Il venir meno di questo “utensile” di consenso non è certo piaciuto a Putin che, il 3 novembre, ha detto: «Vorrei sottolineare una cosa: politicizzare un ambito così sensibile produce sempre le conseguenze più gravi, anzitutto per coloro che lo avviano». Sembra sia stato Putin a convincere Cirillo ad andare a Costantinopoli per evitare il peggio, alla fine di agosto. Senza peraltro riuscirci. Anzi il patriarca ha assistito a un pubblico ammonimento di Bartolomeo contro Hilarion.
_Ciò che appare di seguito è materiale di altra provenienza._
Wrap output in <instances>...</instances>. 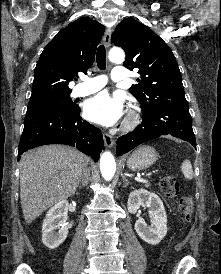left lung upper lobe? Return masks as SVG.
Masks as SVG:
<instances>
[{
  "label": "left lung upper lobe",
  "instance_id": "left-lung-upper-lobe-1",
  "mask_svg": "<svg viewBox=\"0 0 221 274\" xmlns=\"http://www.w3.org/2000/svg\"><path fill=\"white\" fill-rule=\"evenodd\" d=\"M111 42L124 49L123 65L130 70L138 69V84L129 90L142 110L185 99L182 76L173 52L148 26L134 19H124L112 34Z\"/></svg>",
  "mask_w": 221,
  "mask_h": 274
}]
</instances>
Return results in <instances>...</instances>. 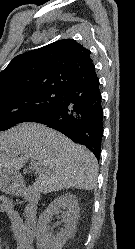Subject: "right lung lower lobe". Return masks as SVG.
<instances>
[{"mask_svg":"<svg viewBox=\"0 0 135 249\" xmlns=\"http://www.w3.org/2000/svg\"><path fill=\"white\" fill-rule=\"evenodd\" d=\"M28 121L42 123L60 131L73 141L85 145L99 160L103 138L99 78L71 86L54 104Z\"/></svg>","mask_w":135,"mask_h":249,"instance_id":"98d812e1","label":"right lung lower lobe"}]
</instances>
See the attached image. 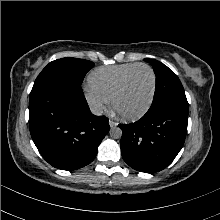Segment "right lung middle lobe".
<instances>
[{
	"label": "right lung middle lobe",
	"mask_w": 220,
	"mask_h": 220,
	"mask_svg": "<svg viewBox=\"0 0 220 220\" xmlns=\"http://www.w3.org/2000/svg\"><path fill=\"white\" fill-rule=\"evenodd\" d=\"M94 63L78 58H61L50 62L36 78L33 88L48 83H66L81 86L86 73Z\"/></svg>",
	"instance_id": "dd1d6c3e"
}]
</instances>
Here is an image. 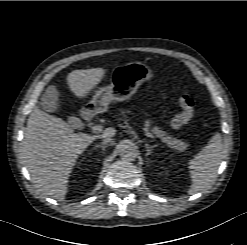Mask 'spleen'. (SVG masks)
<instances>
[{
	"instance_id": "spleen-1",
	"label": "spleen",
	"mask_w": 247,
	"mask_h": 245,
	"mask_svg": "<svg viewBox=\"0 0 247 245\" xmlns=\"http://www.w3.org/2000/svg\"><path fill=\"white\" fill-rule=\"evenodd\" d=\"M222 137L216 133L205 148L189 161L192 184L189 193H197L211 184L222 159Z\"/></svg>"
}]
</instances>
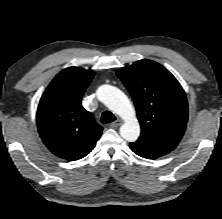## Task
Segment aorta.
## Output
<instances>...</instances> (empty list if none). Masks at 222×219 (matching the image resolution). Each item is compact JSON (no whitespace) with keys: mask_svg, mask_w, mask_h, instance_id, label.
Here are the masks:
<instances>
[{"mask_svg":"<svg viewBox=\"0 0 222 219\" xmlns=\"http://www.w3.org/2000/svg\"><path fill=\"white\" fill-rule=\"evenodd\" d=\"M98 98L125 122L120 127V135L126 141L135 142L140 135V125L135 110L128 97L117 87L102 85L97 90Z\"/></svg>","mask_w":222,"mask_h":219,"instance_id":"aorta-1","label":"aorta"}]
</instances>
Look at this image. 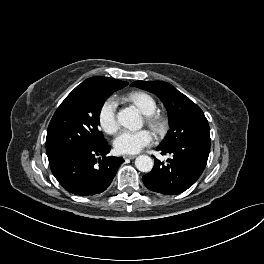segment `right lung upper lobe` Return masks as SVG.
Listing matches in <instances>:
<instances>
[{"label": "right lung upper lobe", "mask_w": 264, "mask_h": 264, "mask_svg": "<svg viewBox=\"0 0 264 264\" xmlns=\"http://www.w3.org/2000/svg\"><path fill=\"white\" fill-rule=\"evenodd\" d=\"M81 85H100L121 89L128 85V83L108 77H91L86 79Z\"/></svg>", "instance_id": "right-lung-upper-lobe-1"}]
</instances>
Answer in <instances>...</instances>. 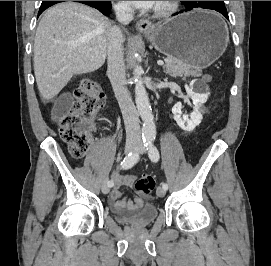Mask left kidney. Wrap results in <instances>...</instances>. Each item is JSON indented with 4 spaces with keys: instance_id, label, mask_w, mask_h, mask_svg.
Returning a JSON list of instances; mask_svg holds the SVG:
<instances>
[{
    "instance_id": "5707ae66",
    "label": "left kidney",
    "mask_w": 271,
    "mask_h": 266,
    "mask_svg": "<svg viewBox=\"0 0 271 266\" xmlns=\"http://www.w3.org/2000/svg\"><path fill=\"white\" fill-rule=\"evenodd\" d=\"M188 95L193 101V112L190 114V119L187 115H182V104L176 103L172 108L174 120L178 126L186 132H192L196 126L202 121L201 106L207 101L208 93H197L193 89H188Z\"/></svg>"
}]
</instances>
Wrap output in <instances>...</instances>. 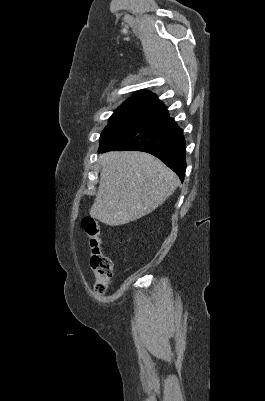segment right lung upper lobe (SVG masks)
<instances>
[{
    "label": "right lung upper lobe",
    "mask_w": 265,
    "mask_h": 401,
    "mask_svg": "<svg viewBox=\"0 0 265 401\" xmlns=\"http://www.w3.org/2000/svg\"><path fill=\"white\" fill-rule=\"evenodd\" d=\"M128 104H150L165 108V105L157 98V96L148 91H139L134 93V95L127 99V101L122 105Z\"/></svg>",
    "instance_id": "cb5924a9"
}]
</instances>
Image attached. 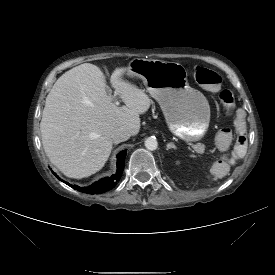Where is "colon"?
Returning a JSON list of instances; mask_svg holds the SVG:
<instances>
[{
	"label": "colon",
	"instance_id": "colon-1",
	"mask_svg": "<svg viewBox=\"0 0 275 275\" xmlns=\"http://www.w3.org/2000/svg\"><path fill=\"white\" fill-rule=\"evenodd\" d=\"M195 81L210 91L219 89L222 79L218 73L203 67H197L194 71ZM219 99L224 111L231 109L233 105V95L229 90H222L219 93ZM247 145V137L244 132L238 133L235 139L234 153L242 156Z\"/></svg>",
	"mask_w": 275,
	"mask_h": 275
}]
</instances>
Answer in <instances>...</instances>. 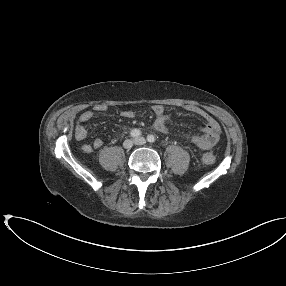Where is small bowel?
Segmentation results:
<instances>
[{
  "instance_id": "obj_1",
  "label": "small bowel",
  "mask_w": 286,
  "mask_h": 286,
  "mask_svg": "<svg viewBox=\"0 0 286 286\" xmlns=\"http://www.w3.org/2000/svg\"><path fill=\"white\" fill-rule=\"evenodd\" d=\"M105 106L97 105L94 110L96 112L105 111ZM186 110L199 115L205 120V126L200 134H185V138L201 149H210L216 145L220 138L221 128L218 122L208 114L204 109L188 105ZM152 111L156 118L153 123V127L156 131L164 134H170L171 130L168 127L169 117L165 114V108L161 104H155L152 106ZM123 118L131 119L134 117V112L131 110H123L121 112ZM94 117L93 110L83 111L74 125L73 134L76 140L82 141L87 137V129L85 124L89 122ZM103 146V140L101 138H96L92 143L83 144L81 146V151L83 153H91L94 150H98Z\"/></svg>"
}]
</instances>
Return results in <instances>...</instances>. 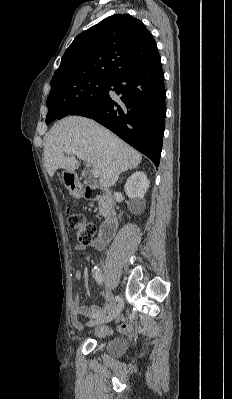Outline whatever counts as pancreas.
<instances>
[{
    "label": "pancreas",
    "instance_id": "1",
    "mask_svg": "<svg viewBox=\"0 0 232 399\" xmlns=\"http://www.w3.org/2000/svg\"><path fill=\"white\" fill-rule=\"evenodd\" d=\"M99 215H105L104 207L101 205V201H99Z\"/></svg>",
    "mask_w": 232,
    "mask_h": 399
}]
</instances>
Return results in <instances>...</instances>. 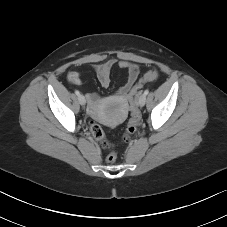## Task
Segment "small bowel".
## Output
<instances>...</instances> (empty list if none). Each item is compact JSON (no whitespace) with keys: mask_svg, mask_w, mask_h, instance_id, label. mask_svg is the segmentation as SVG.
I'll return each instance as SVG.
<instances>
[{"mask_svg":"<svg viewBox=\"0 0 227 227\" xmlns=\"http://www.w3.org/2000/svg\"><path fill=\"white\" fill-rule=\"evenodd\" d=\"M116 65L120 69L125 70L127 72L126 82L116 92L119 98L124 99L132 90L138 79L140 69L137 64L126 60L117 61L116 59H109L102 63L94 64L92 66V69L95 72L97 80L100 83V85L103 88H107L110 86L111 83L110 78L111 71ZM67 79L70 83L74 85H80L82 82L80 74L76 71H70L67 75ZM88 100L90 109L95 110L99 104L100 100L99 96L96 93H91L88 96Z\"/></svg>","mask_w":227,"mask_h":227,"instance_id":"1","label":"small bowel"}]
</instances>
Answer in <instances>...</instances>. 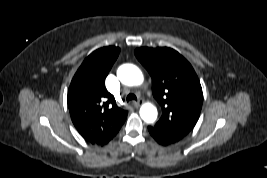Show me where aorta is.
<instances>
[{
	"label": "aorta",
	"mask_w": 267,
	"mask_h": 178,
	"mask_svg": "<svg viewBox=\"0 0 267 178\" xmlns=\"http://www.w3.org/2000/svg\"><path fill=\"white\" fill-rule=\"evenodd\" d=\"M117 77L127 86L140 85L144 80L141 70L133 64L121 65L117 70ZM157 115L156 107L150 103L143 104L140 108V116L147 123H153Z\"/></svg>",
	"instance_id": "762f6f07"
}]
</instances>
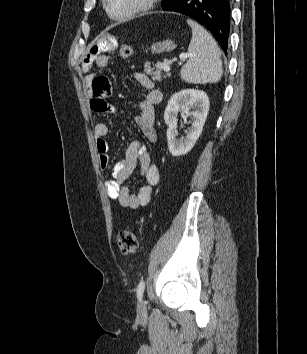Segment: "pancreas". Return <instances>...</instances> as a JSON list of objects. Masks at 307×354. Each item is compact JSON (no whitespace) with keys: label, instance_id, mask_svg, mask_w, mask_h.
Segmentation results:
<instances>
[{"label":"pancreas","instance_id":"1","mask_svg":"<svg viewBox=\"0 0 307 354\" xmlns=\"http://www.w3.org/2000/svg\"><path fill=\"white\" fill-rule=\"evenodd\" d=\"M144 71L147 75L152 77L153 81L160 82L162 77L166 78L168 76V74H164L162 63L160 62L156 63L153 68L149 64H146Z\"/></svg>","mask_w":307,"mask_h":354}]
</instances>
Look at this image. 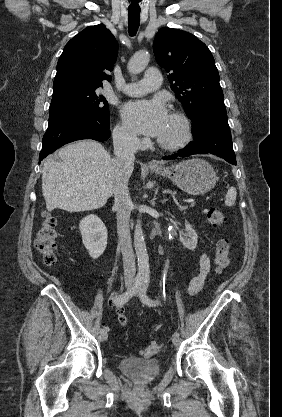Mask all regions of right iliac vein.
I'll return each mask as SVG.
<instances>
[{
  "label": "right iliac vein",
  "instance_id": "right-iliac-vein-1",
  "mask_svg": "<svg viewBox=\"0 0 282 417\" xmlns=\"http://www.w3.org/2000/svg\"><path fill=\"white\" fill-rule=\"evenodd\" d=\"M131 288V285L130 284H127V289H130ZM107 338H108V334H107V332H102V333H100V335H99V339L101 340V341H106L107 340Z\"/></svg>",
  "mask_w": 282,
  "mask_h": 417
}]
</instances>
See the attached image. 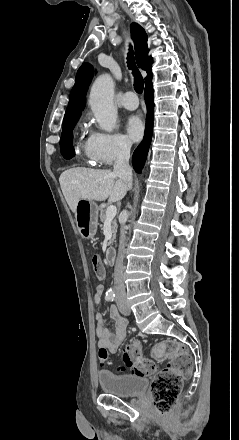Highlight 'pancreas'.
Returning a JSON list of instances; mask_svg holds the SVG:
<instances>
[{
  "label": "pancreas",
  "instance_id": "obj_1",
  "mask_svg": "<svg viewBox=\"0 0 239 440\" xmlns=\"http://www.w3.org/2000/svg\"><path fill=\"white\" fill-rule=\"evenodd\" d=\"M101 212H100V222H105L107 216H106V212L107 210H105V208H100ZM117 224H116V220H111V230H112V240H109L108 242V246H111V244H113L115 238H116V232H117Z\"/></svg>",
  "mask_w": 239,
  "mask_h": 440
}]
</instances>
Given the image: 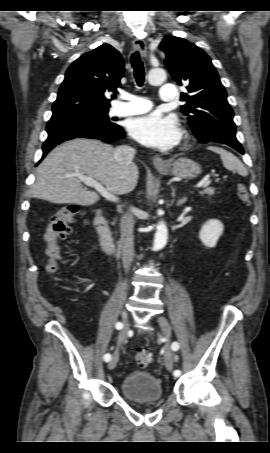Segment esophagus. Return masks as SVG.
<instances>
[{"label": "esophagus", "mask_w": 270, "mask_h": 453, "mask_svg": "<svg viewBox=\"0 0 270 453\" xmlns=\"http://www.w3.org/2000/svg\"><path fill=\"white\" fill-rule=\"evenodd\" d=\"M133 47L136 50H139L142 54H145L147 51L146 43L142 39L133 40ZM153 164L156 168H164L168 166V163L159 156L153 157Z\"/></svg>", "instance_id": "34e87169"}]
</instances>
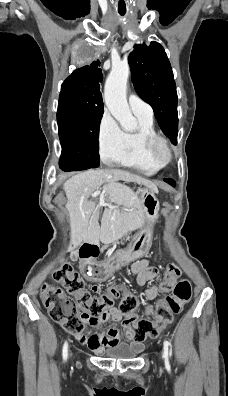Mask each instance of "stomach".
<instances>
[{
  "mask_svg": "<svg viewBox=\"0 0 228 396\" xmlns=\"http://www.w3.org/2000/svg\"><path fill=\"white\" fill-rule=\"evenodd\" d=\"M153 188L144 186L139 189L141 208L144 213V224L140 230L131 238L125 253L129 260L143 257L149 251L152 241V227L159 218L160 203Z\"/></svg>",
  "mask_w": 228,
  "mask_h": 396,
  "instance_id": "1",
  "label": "stomach"
}]
</instances>
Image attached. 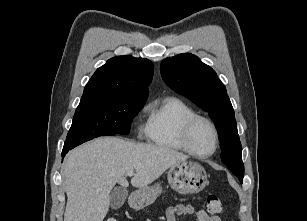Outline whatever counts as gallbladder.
I'll return each mask as SVG.
<instances>
[{
  "label": "gallbladder",
  "instance_id": "1",
  "mask_svg": "<svg viewBox=\"0 0 307 221\" xmlns=\"http://www.w3.org/2000/svg\"><path fill=\"white\" fill-rule=\"evenodd\" d=\"M128 195V191L124 187H116L114 188L111 193H110V206L113 209H118L120 208Z\"/></svg>",
  "mask_w": 307,
  "mask_h": 221
}]
</instances>
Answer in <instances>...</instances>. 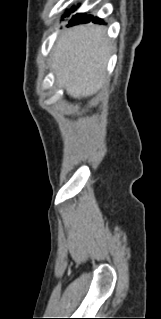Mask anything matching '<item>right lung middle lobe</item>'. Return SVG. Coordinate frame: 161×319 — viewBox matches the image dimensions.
<instances>
[{
  "instance_id": "obj_1",
  "label": "right lung middle lobe",
  "mask_w": 161,
  "mask_h": 319,
  "mask_svg": "<svg viewBox=\"0 0 161 319\" xmlns=\"http://www.w3.org/2000/svg\"><path fill=\"white\" fill-rule=\"evenodd\" d=\"M76 10L75 7H73L70 11H68L63 17H67L70 15L71 12H74ZM90 16H87L86 14H77L75 16H73V18L70 20V25H74V24H78L81 21L85 20V19H89Z\"/></svg>"
}]
</instances>
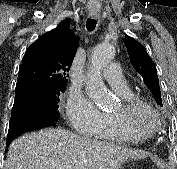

Secondo un acuto osservatore, «l’impero di Cirillo va verso la fine, anche se i segni non sono ancora evidenti».
Rimane da decifrare quanto avverrà sul campo: quante comunità e persone si orienteranno verso la nuova Chiesa autocefala, quale sarà il nuovo patriarca, come verranno distribuite le proprietà, come si gestiranno i conflitti. In un contesto di grave e crescente crisi economica e sociale.
Sull’altro fronte si sottolinea la frettolosità sospetta di Bartolomeo di Costantinopoli, l’eccessiva ostentazione dell’amministrazione americana sulle decisioni del Fanar, la scarsa prudenza di aver contestualmente concesso l’autocefalia e la rimessione delle scomuniche ai gerarchi delle due Chiese scismatiche.
Che tutto questo sia solo una questione “di preti” lo pensano frettolosamente solo a Bruxelles. Il ministro degli esteri dell’Unione, F. Mogherini, ha scritto al deputato europeo M. Kefalogiannis: «È una questione di decisione interna in seno alla comunità ortodossa secondo le proprie regole». L’assenza politica dell’Unione non è l’ultima ragione della situazione ucraina che, secondo i più pessimisti, si avvia ad essere il caso-Siria dentro l’Europa. Sperando abbiano torto.